There is literally no difference between Legolas & Gimli, at their fundamental cores. They each have the same morals, the same yearning for a better life. They’re each dedicated to a good cause, and they want to see the world succeed. Yes, Legolas is older and Gimli is probably more stubborn, but, at their heart, there is no difference between them. This elves are better mentality that Legolas has been raised on is utter nonsense, and when he finally steps out of his sheltered life and actually meets people outside of his own small circle, he sees how baseless their entire history of hatred is.
And it’s not just Legolas, either, because Gimli was definitely too young to be fighting in the Battle of the Five Armies, so he’s likely never really met any elves, and there’s just this massive well of inexplicable hatred in him in all his responses to the elves that he does meet. Inexplicable because it’s such an automatic response because that’s what he’s been raised on, but when he, too, is finally able to step away from all that history and just exist alongside other people, he’s able to see how much damage such anger is doing to their two people.

Art by heathlynnn
I’m definitely rambling here, and there’s so much more that could be said on this topic, but the core of it is this: Legolas & Gimli’s friendship develops once they’re removed from their racist households, one they’re able to see beyond the hatred and into the fact that they’re really not all that different from each other, and that just proves how senseless racism is. There are a lot of reasons for that hatred to have been built over the years, but there’s no reason for it to continue. When Gimli says, I never thought I’d die fighting side by side with an elf, there’s a last surge of that disbelief at where he’s at in his life compared to where he’s been, and when Legolas says, how about side by side with a friend, you can see that glimmer of hope and possibility and future in Gimli’s eyes. He’s going to live a different future than the entire history of dwarf past because he’s finally seen how toxic and terrible the way the dwarves have been living all along are.
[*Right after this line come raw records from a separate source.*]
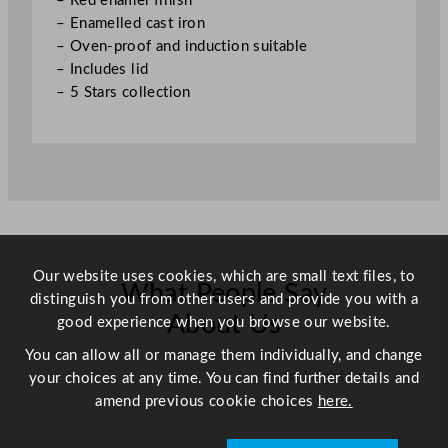
– Red enamel finish
1
– Enamelled cast iron
"
– Oven-proof and induction suitable
q
– Includes lid
u
– 5 Stars collection
a
n
t
i
t
y
Our website uses cookies, which are small text files, to
What People Say
distinguish you from other users and provide you with a
About Us
good experience when you browse our website.
You can allow all or manage them individually, and change
Scroll right →
your choices at any time. You can find further details and
amend previous cookie choices
here.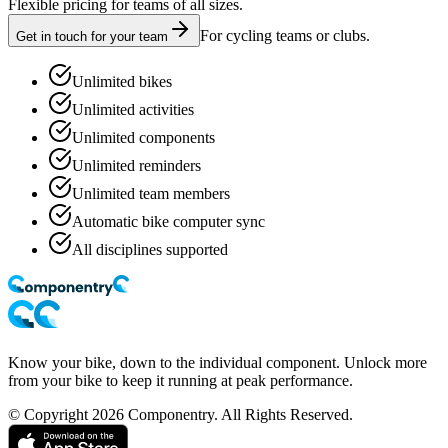
Flexible pricing for teams of all sizes.
For cycling teams or clubs.
Get in touch for your team
Unlimited bikes
Unlimited activities
Unlimited components
Unlimited reminders
Unlimited team members
Automatic bike computer sync
All disciplines supported
Know your bike, down to the individual component. Unlock more
from your bike to keep it running at peak performance.
© Copyright 2026 Componentry. All Rights Reserved.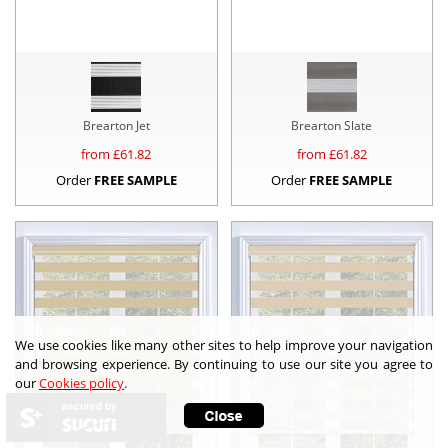
Brearton Jet
Brearton Slate
from £
61.82
from £
61.82
Order
FREE SAMPLE
Order
FREE SAMPLE
We use cookies like many other sites to help improve your navigation
and browsing experience. By continuing to use our site you agree to
our
Cookies policy
.
secured by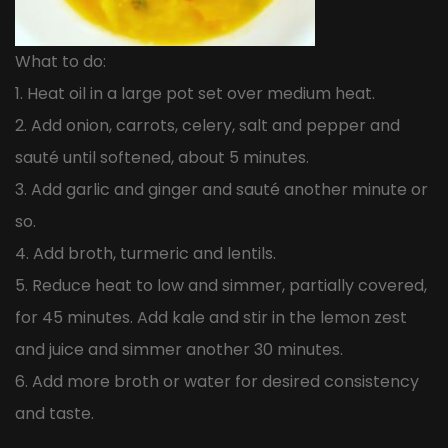
What to do:
1. Heat oil in a large pot set over medium heat.
2. Add onion, carrots, celery, salt and pepper and
sauté until softened, about 5 minutes.
3. Add garlic and ginger and sauté another minute or
so.
4. Add broth, turmeric and lentils.
5. Reduce heat to low and simmer, partially covered,
for 45 minutes. Add kale and stir in the lemon zest
and juice and simmer another 30 minutes.
6. Add more broth or water for desired consistency
and taste.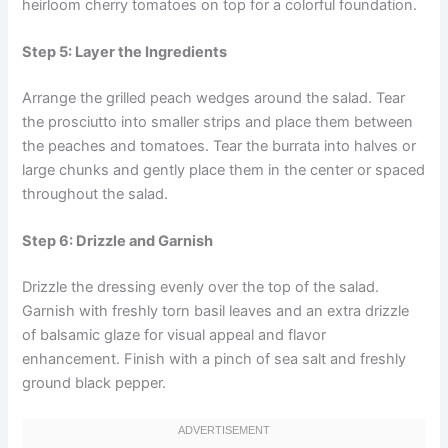
heirloom cherry tomatoes on top for a colorful foundation.
Step 5: Layer the Ingredients
Arrange the grilled peach wedges around the salad. Tear
the prosciutto into smaller strips and place them between
the peaches and tomatoes. Tear the burrata into halves or
large chunks and gently place them in the center or spaced
throughout the salad.
Step 6: Drizzle and Garnish
Drizzle the dressing evenly over the top of the salad.
Garnish with freshly torn basil leaves and an extra drizzle
of balsamic glaze for visual appeal and flavor
enhancement. Finish with a pinch of sea salt and freshly
ground black pepper.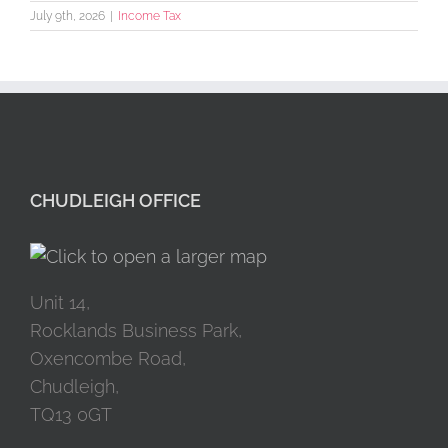
July 9th, 2026
|
Income Tax
CHUDLEIGH OFFICE
Unit 14,
Rocklands Business Park,
Oxencombe Road,
Chudleigh,
TQ13 0GT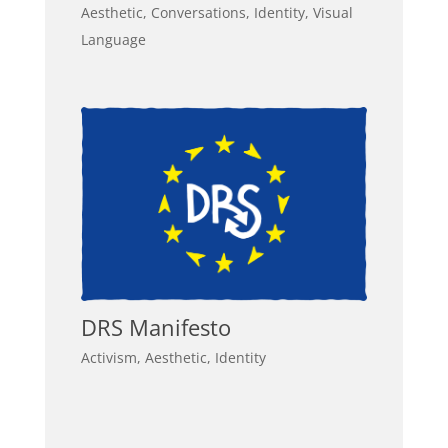
Aesthetic
,
Conversations
,
Identity
,
Visual
Language
DRS Manifesto
Activism
,
Aesthetic
,
Identity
I’d argue that the elves don’t really get that same opportunity since all of them leave, but Gimli definitely makes an impression on Galadriel, Elrond seems fairly okay with dwarves in general, and Legolas eventually brings Gimli with him into the West, so, really, we just don’t get to see the opportunity there, but rather have to use our imaginations to see what might have been.
And I love Tolkien so much more for giving us this friendship, for building this history between them that echoes back to our real world, and then for breaking that down and showing us how little our different races should matter when it comes to finding your best friend. In the end, it’s about what lies in your heart, not on your skin.